Ali Abdelaziz, l’un des innombrables portiers assis sur des chaises de fortune au pied des immeubles cairotes, voit dans ses dix enfants un « don de Dieu », loin des considérations liées au problème de la surpopulation en Egypte.
Pendant qu’il travaille au Caire, sa famille est restée au village, dans la province d’Al-Minya, à plus de 200 km au sud de la capitale égyptienne. Là-bas, la vie « coûte beaucoup moins cher », note-t-il.
Pour M. Abdelaziz, « les enfants sont une protection, ils prennent soin de leur famille ». Une vision traditionnelle de la famille.
Mais dans un pays en proie à des difficultés économiques et qui a connu des bouleversements politiques majeurs avec la destitution de deux présidents depuis 2011, la démographie prend plus que jamais des allures de bombe à retardement.
L’Egypte est le pays le plus peuplé du monde arabe, avec ses quelque 96 millions d’habitants, et en enregistre 1,6 million de plus chaque année. Le taux de natalité a beau s’être légèrement stabilisé, il reste à un niveau très élevé – il était de 28,6‰ par an en 2016.
A ce train-là, si aucune politique efficace n’est mise en place, l’Egypte comptera 119 millions d’habitants en 2030, selon un rapport des Nations unies de mai 2017.
Or ce pays à 95% désertique, qui concentre sa population sur les rives et le Delta du Nil, absorbe toujours plus difficilement une telle croissance démographique.
C’est la chute de la mortalité, au début des années 1970, qui l’a entraînée et Le Caire en est l’exemple le plus frappant. En 2016, la densité de population de la capitale, une mégalopole qui frise désormais les 20 millions d’âmes, avoisinait 50.000 habitants par km2 – soit près de dix fois plus que celle de Londres.

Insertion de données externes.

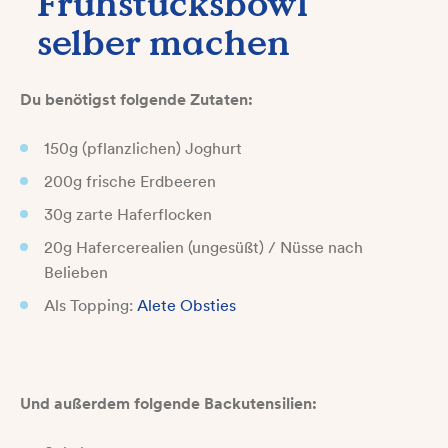
Frühstücksbowl
selber machen
Du benötigst folgende Zutaten:
150g (pflanzlichen) Joghurt
200g frische Erdbeeren
30g zarte Haferflocken
20g Hafercerealien (ungesüßt) / Nüsse nach
Belieben
Als Topping:
Alete Obsties
Und außerdem folgende Backutensilien: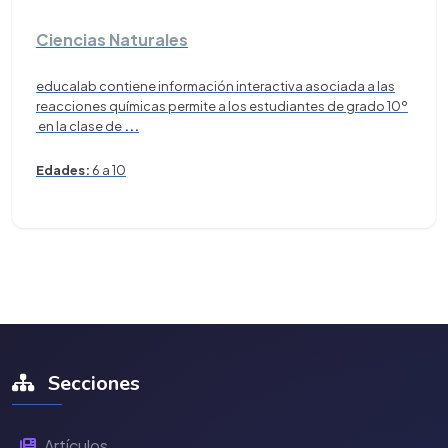
Ciencias Naturales
educalab contiene información interactiva asociada a las
reacciones químicas permite a los estudiantes de grado 10º
en la clase de
...
Edades:
6 a 10
Secciones
Artículos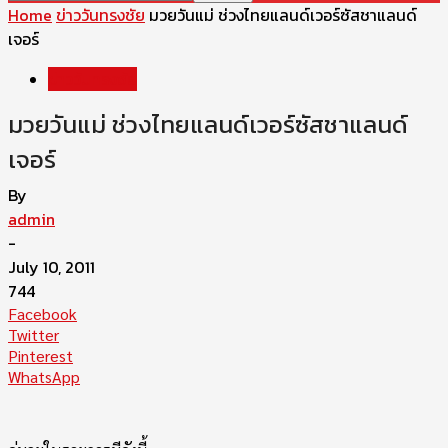
Home
ข่าววันทรงชัย
มวยวันแม่ ช่วงไทยแลนด์เวอร์ซัสชาแลนด์
เจอร์
ข่าววันทรงชัย
มวยวันแม่ ช่วงไทยแลนด์เวอร์ซัสชาแลนด์
เจอร์
By
admin
-
July 10, 2011
744
Facebook
Twitter
Pinterest
WhatsApp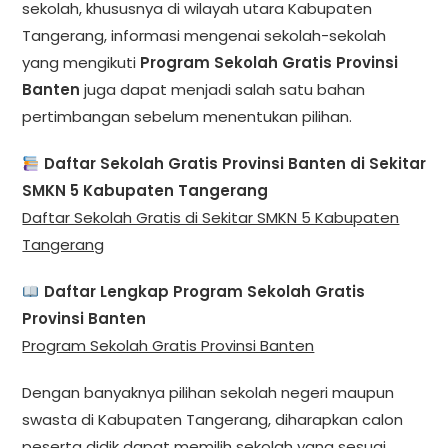
sekolah, khususnya di wilayah utara Kabupaten
Tangerang, informasi mengenai sekolah-sekolah
yang mengikuti
Program Sekolah Gratis Provinsi
Banten
juga dapat menjadi salah satu bahan
pertimbangan sebelum menentukan pilihan.
Daftar Sekolah Gratis Provinsi Banten di Sekitar
SMKN 5 Kabupaten Tangerang
Daftar Sekolah Gratis di Sekitar SMKN 5 Kabupaten
Tangerang
Daftar Lengkap Program Sekolah Gratis
Provinsi Banten
Program Sekolah Gratis Provinsi Banten
Dengan banyaknya pilihan sekolah negeri maupun
swasta di Kabupaten Tangerang, diharapkan calon
peserta didik dapat memilih sekolah yang sesuai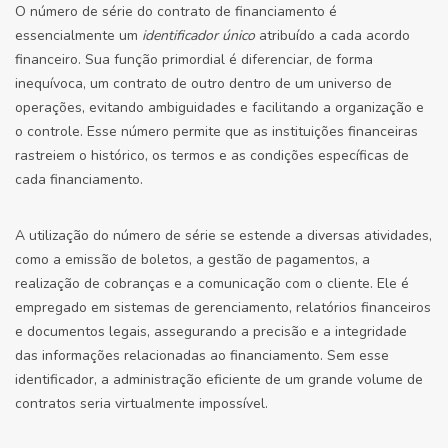
O número de série do contrato de financiamento é
essencialmente um
identificador único
atribuído a cada acordo
financeiro. Sua função primordial é diferenciar, de forma
inequívoca, um contrato de outro dentro de um universo de
operações, evitando ambiguidades e facilitando a organização e
o controle. Esse número permite que as instituições financeiras
rastreiem o histórico, os termos e as condições específicas de
cada financiamento.
A utilização do número de série se estende a diversas atividades,
como a emissão de boletos, a gestão de pagamentos, a
realização de cobranças e a comunicação com o cliente. Ele é
empregado em sistemas de gerenciamento, relatórios financeiros
e documentos legais, assegurando a precisão e a integridade
das informações relacionadas ao financiamento. Sem esse
identificador, a administração eficiente de um grande volume de
contratos seria virtualmente impossível.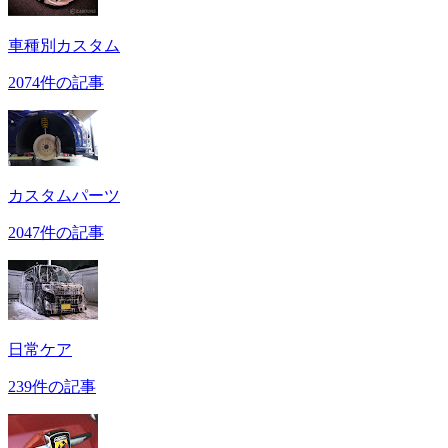
車種別カスタム
2074件の記事
カスタムパーツ
2047件の記事
日常ケア
239件の記事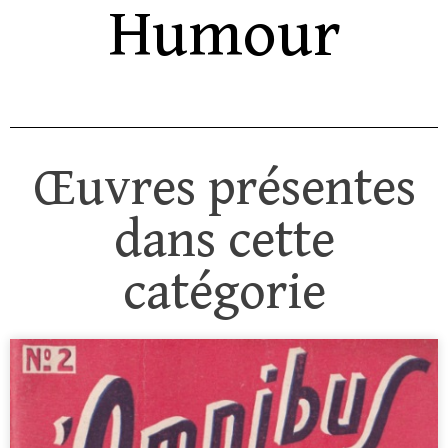
Humour
Œuvres présentes
dans cette
catégorie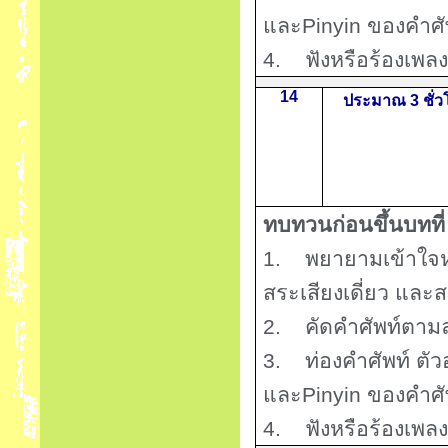
และ
Pinyin
ของคำศัพ
4.
ฟังหรือร้องเพลง
14
ประมาณ 3 ชั่ว
ทบทวนก่อนขึ้นบทที
1.
พยายามเข้าใจ
สระเสียงเดี่ยว และ
2.
คัดคำศัพท์ตาม
3.
ท่องคำศัพท์ ต
และ
Pinyin
ของคำศัพ
4.
ฟังหรือร้องเพลง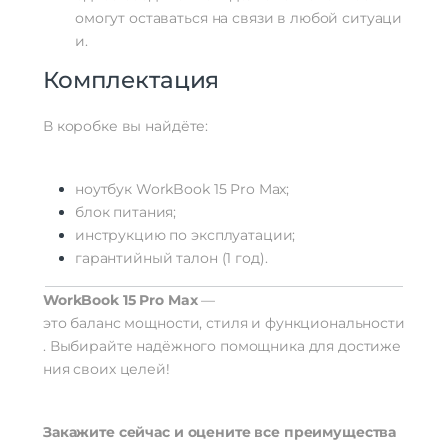
омогут
оставаться
на
связи
в
любой
ситуаци
и.
Комплектация
В
коробке
вы
найдёте:
ноутбук
WorkBook
15
Pro
Max;
блок
питания;
инструкцию
по
эксплуатации;
гарантийный
талон
(1
год).
WorkBook
15
Pro
Max
—
это
баланс
мощности,
стиля
и
функциональности
.
Выбирайте
надёжного
помощника
для
достиже
ния
своих
целей!
Закажите
сейчас
и
оцените
все
преимущества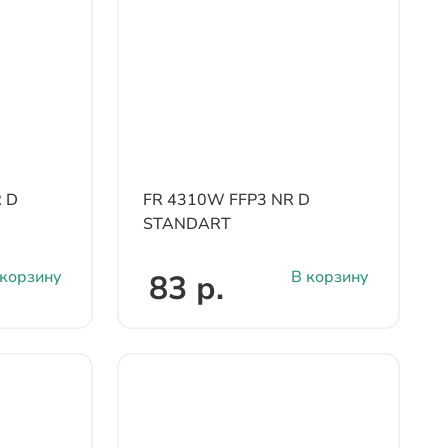
 D
FR 4310W FFP3 NR D
STANDART
 корзину
В корзину
83 р.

Non loin des pyramides de Guizeh, rattrapées depuis plusieurs années déjà par la croissance urbaine, le quartier de Boulaq Dakour mérite bien son surnom de « République populaire de Chine », en référence au pays le plus peuplé au monde.

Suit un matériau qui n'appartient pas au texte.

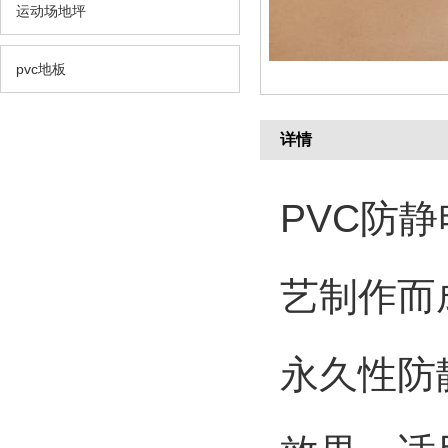
运动场地坪
pvc地板
详情
PVC防
艺制作而
永久性防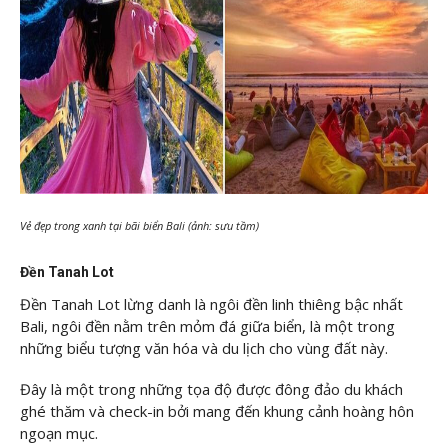
Vẻ đẹp trong xanh tại bãi biển Bali (ảnh: sưu tầm)
Đền Tanah Lot
Đền Tanah Lot lừng danh là ngôi đền linh thiêng bậc nhất
Bali, ngôi đền nằm trên mỏm đá giữa biển, là một trong
những biểu tượng văn hóa và du lịch cho vùng đất này.
Đây là một trong những tọa độ được đông đảo du khách
ghé thăm và check-in bởi mang đến khung cảnh hoàng hôn
ngoạn mục.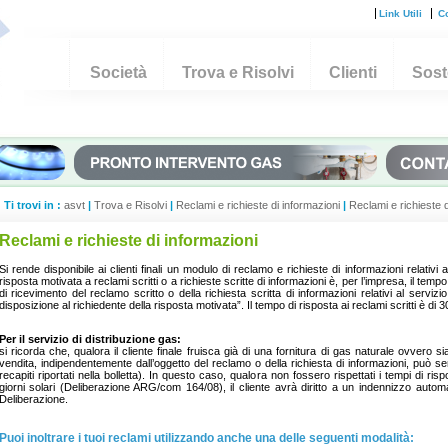
Link Utili
Co
Società
Trova e Risolvi
Clienti
Soste
Ti trovi in :
asvt
|
Trova e Risolvi
|
Reclami e richieste di informazioni
|
Reclami e richieste d
Reclami e richieste di informazioni
Si rende disponibile ai clienti finali un modulo di reclamo e richieste di informazioni relativi 
risposta motivata a reclami scritti o a richieste scritte di informazioni è, per l’impresa, il tempo
di ricevimento del reclamo scritto o della richiesta scritta di informazioni relativi al servi
disposizione al richiedente della risposta motivata”. Il tempo di risposta ai reclami scritti è di 30
Per il servizio di distribuzione gas:
si ricorda che, qualora il cliente finale fruisca già di una fornitura di gas naturale ovvero s
vendita, indipendentemente dall’oggetto del reclamo o della richiesta di informazioni, può se
recapiti riportati nella bolletta). In questo caso, qualora non fossero rispettati i tempi di rispo
giorni solari (Deliberazione ARG/com 164/08), il cliente avrà diritto a un indennizzo autom
Deliberazione.
Puoi inoltrare i tuoi reclami utilizzando anche una delle seguenti modalità: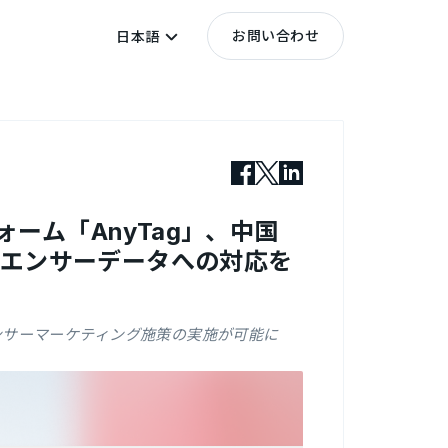
お問い合わせ
日本語
ーム「AnyTag」、中国
ルエンサーデータへの対応を
ンサーマーケティング施策の実施が可能に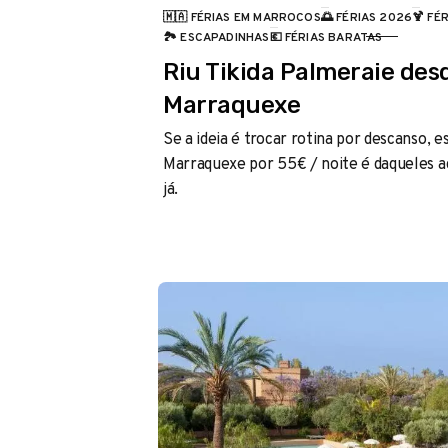
🇲🇦 FÉRIAS EM MARROCOS
🌅 FÉRIAS 2026
🍹 FÉ
CATEGORIA
🏞️ ESCAPADINHAS
💶 FÉRIAS BARATAS
Riu Tikida Palmeraie des
Marraquexe
Se a ideia é trocar rotina por descanso, 
Marraquexe por 55€ / noite é daqueles ac
já.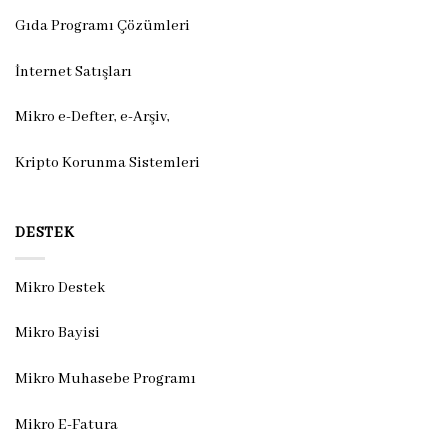
Gıda Programı Çözümleri
İnternet Satışları
Mikro e-Defter, e-Arşiv,
Kripto Korunma Sistemleri
DESTEK
Mikro Destek
Mikro Bayisi
Mikro Muhasebe Programı
Mikro E-Fatura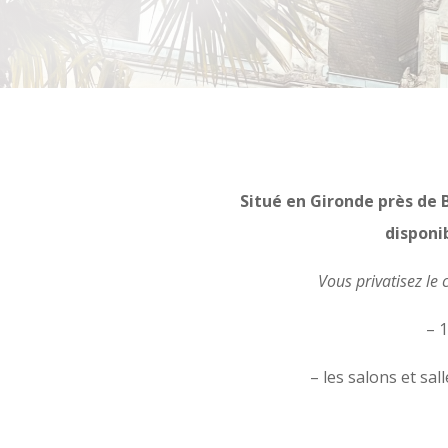
Situé en Gironde près de 
disponib
Vous privatisez le
– 
– les salons et sa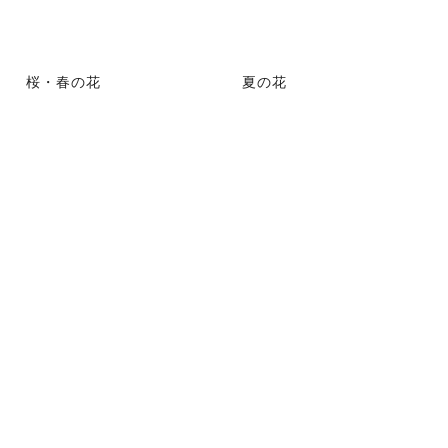
桜・春の花
夏の花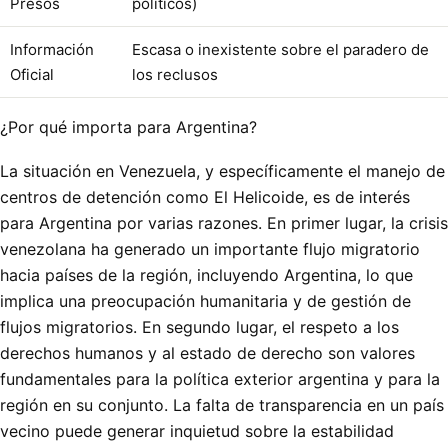
Presos
políticos)
Información
Escasa o inexistente sobre el paradero de
Oficial
los reclusos
¿Por qué importa para Argentina?
La situación en Venezuela, y específicamente el manejo de
centros de detención como El Helicoide, es de interés
para Argentina por varias razones. En primer lugar, la crisis
venezolana ha generado un importante flujo migratorio
hacia países de la región, incluyendo Argentina, lo que
implica una preocupación humanitaria y de gestión de
flujos migratorios. En segundo lugar, el respeto a los
derechos humanos y al estado de derecho son valores
fundamentales para la política exterior argentina y para la
región en su conjunto. La falta de transparencia en un país
vecino puede generar inquietud sobre la estabilidad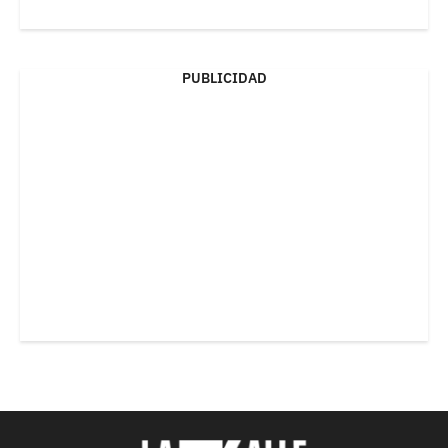
PUBLICIDAD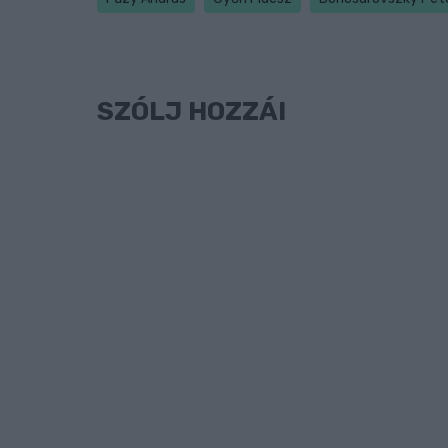
SZÓLJ HOZZÁ!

Entre ses immeubles résidentiels construits de façon anarchique, une foule compacte de piétons, hommes, femmes, enfants, se faufile parmi les stands des petits vendeurs et les embouteillages incessants.
Cette scène de la vie quotidienne d’un quartier populaire, où la pauvreté est perceptible, illustre aussi la grave crise économique qu’affrontent les Egyptiens. Depuis la dévaluation de la monnaie nationale en novembre 2016, une inflation record sévit dans le pays.
« Plus la pauvreté augmente, plus le taux de fécondité augmente car les parents considèrent les enfants », lancés très tôt sur le marché du travail, « comme une source de revenus », relève le général Abou Bakr al-Gendi, président de Capmas, organisme chargé du recensement.
La surpopulation est une « catastrophe » dont la société n’a « pas pris conscience », juge-t-il.
Dans le village d’Oum Khanan, à une dizaine de kilomètres de Guizeh, Ferdouss Hamid, directrice du planning familial local, estime au contraire que le niveau de prise de conscience des familles est désormais « élevé ».
Hiam Mohamed, mère de trois enfants et habituée du planning, dit elle-même ne plus vouloir tomber enceinte. « Je veux que mes fils ne manquent de rien », explique cette femme au foyer de 32 ans, qui a obtenu des pilules contraceptives du médecin du centre.
« L’éducation est devenue coûteuse et la vie difficile avec la hausse des prix », confie la jeune mère. « Si j’avais eu cinq ou six enfants, je ne pourrais même pas les nourrir. »
Comme de nombreuses autres femmes du village, Mme Mohamed se rend au planning familial une fois par mois pour obtenir les médicaments contraceptifs, fournis gratuitement par le ministère de la Santé.
Malgré cela, Mona Abou al-Ghar, professeure de gynécologie à la Faculté de médecine de Kasr al-Aini, estime que la surpopulation reste le résultat d’une « négligence des responsables politiques ».
La gynécologue réclame des « campagnes médiatiques permanentes à la radio et à la télévision pour sensibiliser à l’importance du planning familial ».
Elle prône aussi davantage d’implication d’Al-Azhar: si la grande institution de l’islam sunnite basée au Caire considère le planning familial comme « halal » (autorisé par l’islam), elle n’est pas directement impliquée dans sa promotion.
De son côté, le président égyptien Abdel Fattah al-Sissi évoque régulièrement le sujet de la croissance démographique, un « défi aussi grave que le terrorisme ».
Et si la révolte de 2011 a suspendu quelque temps l’action de l’Etat, le gouvernement semble reprendre l’initiative. A l’été 2017, pour la première fois depuis des années, il a lancé une campagne de sensibilisation au planning familial, sous le slogan: « Deux, ça suffit ».